ACTIVITY =
Each line of the data must be set down again without a single difference.

________

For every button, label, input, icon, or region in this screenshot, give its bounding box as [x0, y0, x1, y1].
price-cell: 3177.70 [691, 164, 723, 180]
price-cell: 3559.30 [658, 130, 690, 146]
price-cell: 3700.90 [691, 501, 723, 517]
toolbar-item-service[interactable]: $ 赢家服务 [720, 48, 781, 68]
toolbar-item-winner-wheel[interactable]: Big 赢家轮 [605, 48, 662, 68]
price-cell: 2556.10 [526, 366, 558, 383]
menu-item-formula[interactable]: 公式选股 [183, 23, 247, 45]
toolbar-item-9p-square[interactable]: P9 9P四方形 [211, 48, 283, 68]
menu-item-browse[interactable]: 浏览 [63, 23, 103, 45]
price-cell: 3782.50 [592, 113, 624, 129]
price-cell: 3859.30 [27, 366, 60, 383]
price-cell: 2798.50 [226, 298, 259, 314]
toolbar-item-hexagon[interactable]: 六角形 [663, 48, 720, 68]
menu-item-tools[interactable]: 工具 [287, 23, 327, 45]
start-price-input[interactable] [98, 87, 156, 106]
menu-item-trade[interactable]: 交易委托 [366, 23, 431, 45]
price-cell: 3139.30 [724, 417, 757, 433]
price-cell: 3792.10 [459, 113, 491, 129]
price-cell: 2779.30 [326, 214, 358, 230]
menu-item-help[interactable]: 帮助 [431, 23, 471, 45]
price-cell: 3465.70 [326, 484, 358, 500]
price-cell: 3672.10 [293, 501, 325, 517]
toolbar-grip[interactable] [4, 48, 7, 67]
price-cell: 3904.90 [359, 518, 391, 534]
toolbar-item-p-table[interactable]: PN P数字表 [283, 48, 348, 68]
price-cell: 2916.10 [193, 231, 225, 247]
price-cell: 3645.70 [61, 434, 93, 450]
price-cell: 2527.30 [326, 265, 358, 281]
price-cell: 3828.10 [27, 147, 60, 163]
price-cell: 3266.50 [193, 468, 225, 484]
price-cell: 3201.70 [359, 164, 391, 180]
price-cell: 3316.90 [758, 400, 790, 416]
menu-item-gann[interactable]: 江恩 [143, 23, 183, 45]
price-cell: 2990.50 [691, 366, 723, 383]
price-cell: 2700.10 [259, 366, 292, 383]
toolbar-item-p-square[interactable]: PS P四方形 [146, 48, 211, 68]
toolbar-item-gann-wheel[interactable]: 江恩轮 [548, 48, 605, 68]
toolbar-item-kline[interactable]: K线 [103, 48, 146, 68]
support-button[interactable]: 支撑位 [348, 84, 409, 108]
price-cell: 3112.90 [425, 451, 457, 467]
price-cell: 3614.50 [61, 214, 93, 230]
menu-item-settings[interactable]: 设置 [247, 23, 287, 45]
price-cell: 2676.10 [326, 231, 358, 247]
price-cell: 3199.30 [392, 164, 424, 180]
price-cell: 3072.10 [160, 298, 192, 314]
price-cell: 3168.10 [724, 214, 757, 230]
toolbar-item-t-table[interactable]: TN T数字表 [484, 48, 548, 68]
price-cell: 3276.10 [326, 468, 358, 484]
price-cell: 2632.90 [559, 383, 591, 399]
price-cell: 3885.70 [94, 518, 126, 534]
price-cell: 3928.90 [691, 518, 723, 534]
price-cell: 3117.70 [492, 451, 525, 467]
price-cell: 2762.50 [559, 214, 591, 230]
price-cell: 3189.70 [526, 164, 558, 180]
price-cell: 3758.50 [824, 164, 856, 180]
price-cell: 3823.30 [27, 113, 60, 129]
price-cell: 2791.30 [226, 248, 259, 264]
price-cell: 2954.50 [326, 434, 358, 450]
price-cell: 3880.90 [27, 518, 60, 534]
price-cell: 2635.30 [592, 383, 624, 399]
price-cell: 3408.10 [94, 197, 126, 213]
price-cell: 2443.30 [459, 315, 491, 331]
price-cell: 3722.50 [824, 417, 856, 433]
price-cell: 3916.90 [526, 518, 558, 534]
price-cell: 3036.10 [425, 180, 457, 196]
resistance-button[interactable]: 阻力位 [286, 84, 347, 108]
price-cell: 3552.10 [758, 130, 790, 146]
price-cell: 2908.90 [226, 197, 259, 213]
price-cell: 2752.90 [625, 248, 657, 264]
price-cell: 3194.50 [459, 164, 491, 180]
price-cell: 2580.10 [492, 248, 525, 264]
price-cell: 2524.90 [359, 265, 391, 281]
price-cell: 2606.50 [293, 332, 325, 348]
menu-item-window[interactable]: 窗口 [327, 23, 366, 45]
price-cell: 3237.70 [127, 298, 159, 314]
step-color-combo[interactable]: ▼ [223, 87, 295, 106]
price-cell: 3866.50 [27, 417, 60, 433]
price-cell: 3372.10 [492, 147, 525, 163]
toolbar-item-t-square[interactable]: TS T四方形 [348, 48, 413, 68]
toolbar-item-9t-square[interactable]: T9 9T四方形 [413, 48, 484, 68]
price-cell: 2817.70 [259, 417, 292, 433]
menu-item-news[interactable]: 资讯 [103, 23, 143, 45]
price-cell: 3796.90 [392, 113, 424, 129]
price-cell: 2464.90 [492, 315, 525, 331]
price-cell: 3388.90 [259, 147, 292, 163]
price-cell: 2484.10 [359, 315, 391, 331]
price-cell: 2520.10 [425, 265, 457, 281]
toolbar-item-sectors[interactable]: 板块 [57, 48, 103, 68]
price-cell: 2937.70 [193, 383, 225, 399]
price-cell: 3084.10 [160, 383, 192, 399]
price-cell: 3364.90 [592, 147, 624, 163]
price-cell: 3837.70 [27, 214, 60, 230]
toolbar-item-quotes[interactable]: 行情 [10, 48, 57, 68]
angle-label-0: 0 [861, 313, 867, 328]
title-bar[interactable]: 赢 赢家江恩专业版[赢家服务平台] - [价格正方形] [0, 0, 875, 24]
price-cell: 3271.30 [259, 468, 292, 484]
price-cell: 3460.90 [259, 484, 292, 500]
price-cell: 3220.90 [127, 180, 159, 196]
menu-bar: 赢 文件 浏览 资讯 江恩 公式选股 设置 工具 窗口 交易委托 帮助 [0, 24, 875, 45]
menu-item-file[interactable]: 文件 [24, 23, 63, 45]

________

RESPONSE BELOW =
For every button, label, input, icon, or region in this screenshot, give its bounding box as [x0, y0, x1, y1].
price-cell: 3177.70 [691, 164, 723, 180]
price-cell: 3559.30 [658, 130, 690, 146]
price-cell: 3700.90 [691, 501, 723, 517]
toolbar-item-service[interactable]: $ 赢家服务 [720, 48, 781, 68]
toolbar-item-winner-wheel[interactable]: Big 赢家轮 [605, 48, 662, 68]
price-cell: 2556.10 [526, 366, 558, 383]
menu-item-formula[interactable]: 公式选股 [183, 23, 247, 45]
toolbar-item-9p-square[interactable]: P9 9P四方形 [211, 48, 283, 68]
menu-item-browse[interactable]: 浏览 [63, 23, 103, 45]
price-cell: 3782.50 [592, 113, 624, 129]
price-cell: 3859.30 [27, 366, 60, 383]
price-cell: 2798.50 [226, 298, 259, 314]
toolbar-item-hexagon[interactable]: 六角形 [663, 48, 720, 68]
menu-item-tools[interactable]: 工具 [287, 23, 327, 45]
start-price-input[interactable] [98, 87, 156, 106]
menu-item-trade[interactable]: 交易委托 [366, 23, 431, 45]
price-cell: 3139.30 [724, 417, 757, 433]
price-cell: 3792.10 [459, 113, 491, 129]
price-cell: 2779.30 [326, 214, 358, 230]
menu-item-help[interactable]: 帮助 [431, 23, 471, 45]
price-cell: 3465.70 [326, 484, 358, 500]
price-cell: 3672.10 [293, 501, 325, 517]
toolbar-grip[interactable] [4, 48, 7, 67]
price-cell: 3904.90 [359, 518, 391, 534]
toolbar-item-p-table[interactable]: PN P数字表 [283, 48, 348, 68]
price-cell: 2916.10 [193, 231, 225, 247]
price-cell: 3645.70 [61, 434, 93, 450]
price-cell: 2527.30 [326, 265, 358, 281]
price-cell: 3828.10 [27, 147, 60, 163]
price-cell: 3266.50 [193, 468, 225, 484]
price-cell: 3201.70 [359, 164, 391, 180]
price-cell: 3316.90 [758, 400, 790, 416]
menu-item-gann[interactable]: 江恩 [143, 23, 183, 45]
price-cell: 2990.50 [691, 366, 723, 383]
price-cell: 2700.10 [259, 366, 292, 383]
toolbar-item-p-square[interactable]: PS P四方形 [146, 48, 211, 68]
toolbar-item-gann-wheel[interactable]: 江恩轮 [548, 48, 605, 68]
toolbar-item-kline[interactable]: K线 [103, 48, 146, 68]
support-button[interactable]: 支撑位 [348, 84, 409, 108]
price-cell: 3112.90 [425, 451, 457, 467]
price-cell: 3614.50 [61, 214, 93, 230]
menu-item-settings[interactable]: 设置 [247, 23, 287, 45]
price-cell: 2676.10 [326, 231, 358, 247]
price-cell: 3199.30 [392, 164, 424, 180]
price-cell: 3072.10 [160, 298, 192, 314]
price-cell: 3168.10 [724, 214, 757, 230]
toolbar-item-t-table[interactable]: TN T数字表 [484, 48, 548, 68]
price-cell: 3276.10 [326, 468, 358, 484]
price-cell: 2632.90 [559, 383, 591, 399]
price-cell: 3885.70 [94, 518, 126, 534]
price-cell: 3928.90 [691, 518, 723, 534]
price-cell: 3117.70 [492, 451, 525, 467]
price-cell: 2762.50 [559, 214, 591, 230]
price-cell: 3189.70 [526, 164, 558, 180]
price-cell: 3758.50 [824, 164, 856, 180]
price-cell: 3823.30 [27, 113, 60, 129]
price-cell: 2791.30 [226, 248, 259, 264]
price-cell: 2954.50 [326, 434, 358, 450]
price-cell: 3880.90 [27, 518, 60, 534]
price-cell: 2635.30 [592, 383, 624, 399]
price-cell: 3408.10 [94, 197, 126, 213]
price-cell: 2443.30 [459, 315, 491, 331]
price-cell: 3722.50 [824, 417, 856, 433]
price-cell: 3916.90 [526, 518, 558, 534]
price-cell: 3036.10 [425, 180, 457, 196]
resistance-button[interactable]: 阻力位 [286, 84, 347, 108]
price-cell: 3552.10 [758, 130, 790, 146]
price-cell: 2908.90 [226, 197, 259, 213]
price-cell: 2752.90 [625, 248, 657, 264]
price-cell: 3194.50 [459, 164, 491, 180]
price-cell: 2580.10 [492, 248, 525, 264]
price-cell: 2524.90 [359, 265, 391, 281]
price-cell: 2606.50 [293, 332, 325, 348]
menu-item-window[interactable]: 窗口 [327, 23, 366, 45]
price-cell: 3237.70 [127, 298, 159, 314]
step-color-combo[interactable]: ▼ [223, 87, 295, 106]
price-cell: 3866.50 [27, 417, 60, 433]
price-cell: 3372.10 [492, 147, 525, 163]
toolbar-item-t-square[interactable]: TS T四方形 [348, 48, 413, 68]
toolbar-item-9t-square[interactable]: T9 9T四方形 [413, 48, 484, 68]
price-cell: 2817.70 [259, 417, 292, 433]
menu-item-news[interactable]: 资讯 [103, 23, 143, 45]
price-cell: 3796.90 [392, 113, 424, 129]
price-cell: 2464.90 [492, 315, 525, 331]
price-cell: 3388.90 [259, 147, 292, 163]
price-cell: 2484.10 [359, 315, 391, 331]
price-cell: 2520.10 [425, 265, 457, 281]
toolbar-item-sectors[interactable]: 板块 [57, 48, 103, 68]
price-cell: 2937.70 [193, 383, 225, 399]
price-cell: 3084.10 [160, 383, 192, 399]
price-cell: 3364.90 [592, 147, 624, 163]
price-cell: 3837.70 [27, 214, 60, 230]
toolbar-item-quotes[interactable]: 行情 [10, 48, 57, 68]
angle-label-0: 0 [861, 313, 867, 328]
title-bar[interactable]: 赢 赢家江恩专业版[赢家服务平台] - [价格正方形] [0, 0, 875, 24]
price-cell: 3271.30 [259, 468, 292, 484]
price-cell: 3460.90 [259, 484, 292, 500]
price-cell: 3220.90 [127, 180, 159, 196]
menu-bar: 赢 文件 浏览 资讯 江恩 公式选股 设置 工具 窗口 交易委托 帮助 [0, 24, 875, 45]
menu-item-file[interactable]: 文件 [24, 23, 63, 45]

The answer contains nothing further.